Word for word, copy out every line of the records, omitting each picture.

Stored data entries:

--------------------

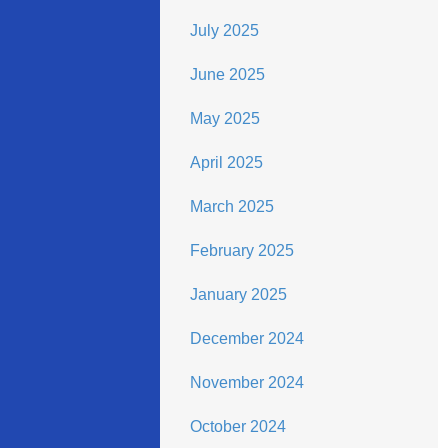
July 2025
June 2025
May 2025
April 2025
March 2025
February 2025
January 2025
December 2024
November 2024
October 2024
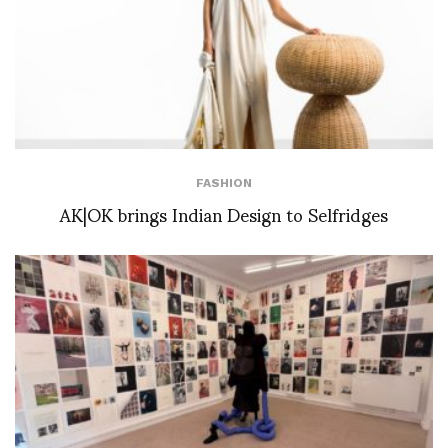
FASHION
AK|OK brings Indian Design to Selfridges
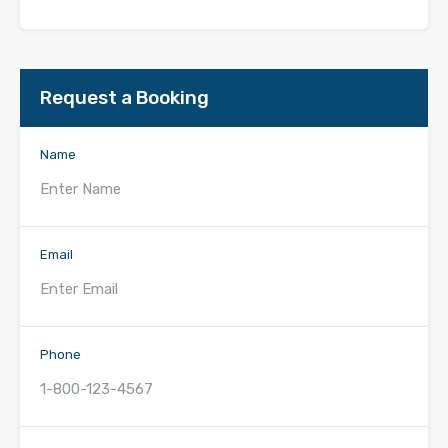
Request a Booking
Name
Email
Phone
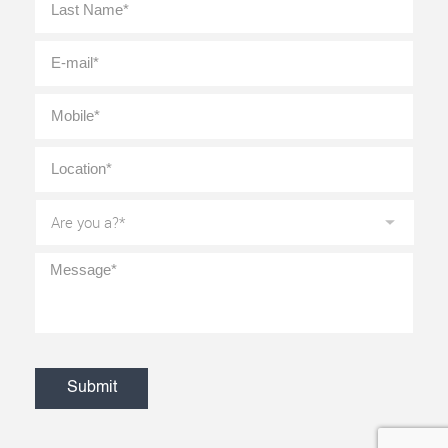
E-
mail
*
Mobile
*
Location
*
Are
you
a?
*
Message
*
CAPTCHA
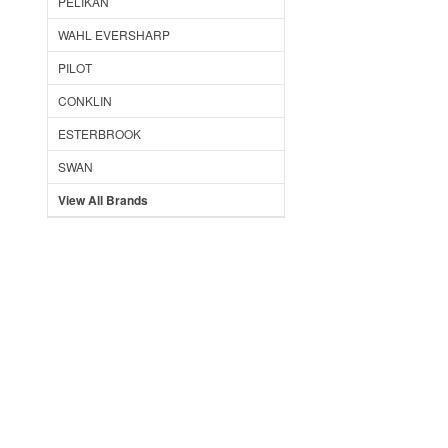
PELIKAN
WAHL EVERSHARP
PILOT
CONKLIN
ESTERBROOK
SWAN
View All Brands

--------------------

• Answer to this problem
July 2025
June 2025
May 2025
April 2025
March 2025
February 2025
January 2025
December 2024
November 2024
October 2024
FASHION
AK|OK brings Indian Design to Selfridges
Request a Booking
Name
Email
Phone
E-
mail
*
Mobile
*
Location
*
Are
you
a?
*
Message
*
CAPTCHA
PELIKAN
WAHL EVERSHARP
PILOT
CONKLIN
ESTERBROOK
SWAN
View All Brands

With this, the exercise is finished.